Denise Parent Finds Joy In Jamming on First Solo Release “The Songs In My Heart”

Denise Parent, the beloved Hudson Valley guitarist known for her work with Grateful Dead cover band The Deadbeats and Brown Eyed Women, has released her first album of original music, The Songs In My Heart. 

Though Parent has been a songwriter and guitar player for the majority of her life, picking up a guitar for the first time at six years old, this is her first solo release. Parent wrote all songs herself.

denise parent

All of the tracks capture the warm, full quality of a live album. Parent’s historic career of jamming with The Deadbeats and Brown Eyed Woman is apparent in her light style. Every instrument is apparent in its own uniqueness; the boxiness of the drums, the strummed acoustic guitar in comparison to soaring electric riffs. All of these songs beg to be heard in a smokey venue, where one can experience what decades of practice and natural talent look like. 

Deadbeats band members Mike Johnson and Dan Gerken contributed to the album as well; Gerken engineered the project. Gerken also contributed guitars, bass guitar and keyboards, while Johnson played guitar on “Morning Sun” and “Get Over It”, songs the band have been playing together live for years. 

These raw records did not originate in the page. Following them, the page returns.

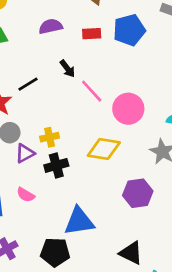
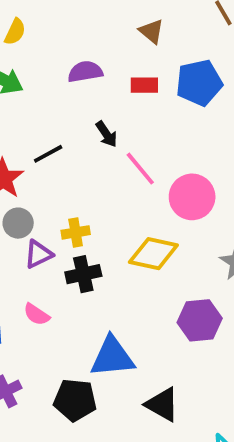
black triangle: (131, 253) -> (162, 404), moved

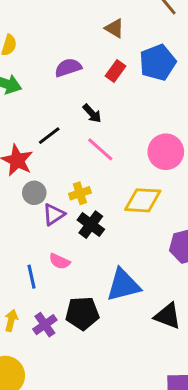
red rectangle: (144, 85) -> (115, 71), turned -45
pink line: (140, 169) -> (100, 149), moved
black cross: (83, 274) -> (91, 225), turned -32
black pentagon: (75, 400) -> (82, 313), moved

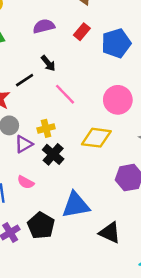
blue pentagon: (158, 62) -> (116, 43), moved
black arrow: (92, 113) -> (48, 63), moved
black pentagon: (82, 313) -> (41, 226), turned 30

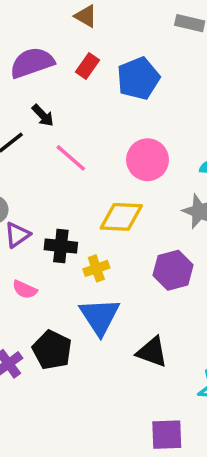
purple semicircle: (44, 26) -> (32, 63), size x1.4
yellow cross: (46, 128) -> (96, 268), moved
black cross: (53, 154) -> (61, 246), turned -30
blue triangle: (76, 205) -> (100, 316), turned -48

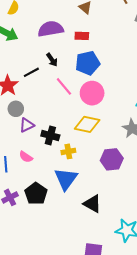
red rectangle: (87, 66) -> (82, 36), turned 48
blue pentagon: (138, 78) -> (88, 63), moved
pink circle: (148, 160) -> (92, 93), moved

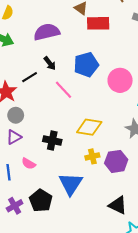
red rectangle: (82, 36) -> (98, 23), moved, size x1.5
pink circle: (92, 93) -> (120, 80), moved
purple triangle: (27, 125) -> (14, 137), moved
yellow cross: (68, 151) -> (92, 156), moved
black triangle: (92, 204) -> (118, 205), moved

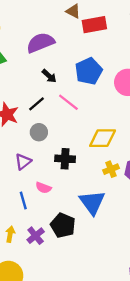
black line: (30, 77) -> (37, 104), moved
gray circle: (16, 115) -> (39, 132), moved

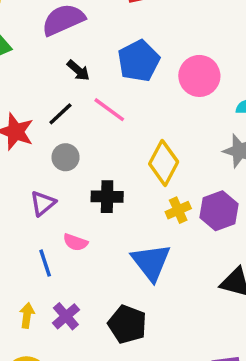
yellow diamond: (103, 138) -> (164, 163), turned -60
black pentagon: (63, 225) -> (127, 324), moved

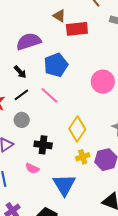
blue pentagon: (139, 61) -> (56, 65), moved
black arrow: (78, 70) -> (20, 72), moved
pink semicircle: (75, 242) -> (32, 168), moved

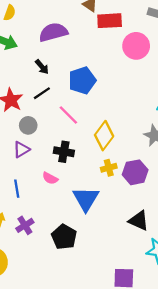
blue pentagon: (56, 65) -> (82, 80), moved
pink circle: (103, 82) -> (136, 46), moved
pink line: (49, 95) -> (68, 115), moved
gray circle: (22, 120) -> (28, 125), moved

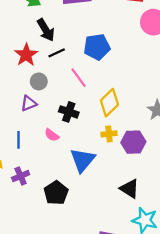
black arrow: (42, 67) -> (46, 30), moved, size x1.5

Much of Parent’s music reflects on her own emotions, and the ways in which music has helped her speak to them. These really do feel like songs that live in her heart, little reminders of how to stay hopeful and loving through life’s many seasons. On the poignant and bluesy “Morning Sun,” Parent sings: “It’s so hard to feel it all the time/To wait it out just for a little shine.” The jaunty tempo sets the perfect tone for the mournful lyrics. Ultimately, as hard as it gets, the tune encourages one to just keep trucking along. 

The album sends the message that for Parent, that shine has been music, and shine is something she’s keen on sharing. On “Hey Darlin,” a chugging minor-key groove, Parent seeks to bring love and happiness to the titular character. As a song that seeks to make someone move, the insane electric guitar breakdowns throughout surely help. 

On album opener “Shangri-La,” Denise Parent tells the story of a family growing together over time, finding their own version of happiness and paradise together. The song echoes a statement by Parent from her press release: “I thank my musical mothers and fathers and brothers and sisters for inspiring me to create and to sing and to play my heart out. I thank every artist and thinker who ever made me think twice about something, and who opened my mind and my heart.” These musical family members allowed her to make that journey, complicated and never quite complete, to her own musical Shangri-La.

A musician who has made her career performing covers, Parent’s solo music reflects the way the simple art of music has allowed her expression for a wide range of deep emotions. From the joyful freedom and peace of “Shangri-La” to the jauntily mournful “Morning Sun,” to the it-gets-better anthem “Get Over It,” all the songs have a message of making it through. Things will get better, happiness will come again, and if you listen in, Parent’s music just may help guide you there.